5年前、現地に飛んだブラジル・リオ大会での記憶が鮮明によみがえった。銀メダルを取った彼女の周りには歓喜の輪ができていた。声を掛けた私に、彼女は満面の笑顔で応えた。しかし、こうも漏らした。

悔しい-。

あの瞬間から今日へのチャレンジは始まっていた。

私は練習で共に走ることはかなわないが、この5年、さまざまな形で応援を続けてきた。大会の延期が決定したときには、皆で励ました。新型コロナウイルス禍で「密」を避けるため大規模な声援が送れなくなると、市内外に呼びかけ約7000枚の応援メッセージも集め、彼女に届けた。

その間も彼女は日々、厳しい練習を重ねてきた。本当に大きく成長された。アスリートとして自信とやる気に満ちあふれた表情で、大会に向かっていった。

スタートからしばらく経った日本橋地点。先頭集団にいた。大きな声を出し、応援できないのが残念だが走りは良い。期待できる。

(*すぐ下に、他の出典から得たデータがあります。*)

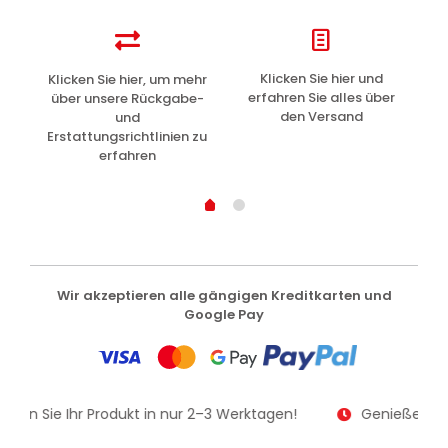
z
Klicken Sie hier und
Klicken Sie hier, um mehr
L
erfahren Sie alles über
über unsere Rückgabe-
den Versand
und
Erstattungsrichtlinien zu
erfahren
Wir akzeptieren alle gängigen Kreditkarten und
Google Pay
alten Sie Ihr Produkt in nur 2–3 Werktagen!
Genießen Sie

20キロ地点。パラ大会最終日、世界中のアスリートたちが風をきって走る。どんな困難にも打ち勝ち、本当に生きる希望を感じさせるものだ。素晴らしい。「道下! 頑張れ! 頑張れ日本!」。心の中で叫んだ。

最終盤。外苑西通りに入ってきた。1位だ。2位とは1分以上の差がある。そのまま、伴走者とともに国立競技場に走りこんでいく。金メダルだ!

世界中がコロナ禍や争いで苦しんでいるなか、スポーツはそれを打ち消す力があると、改めて感じた。

道下選手の金メダルは彼女にとっても最高の名誉である。それと同じくらい、私はもちろん、世界中に希望を与えてくれたと思う。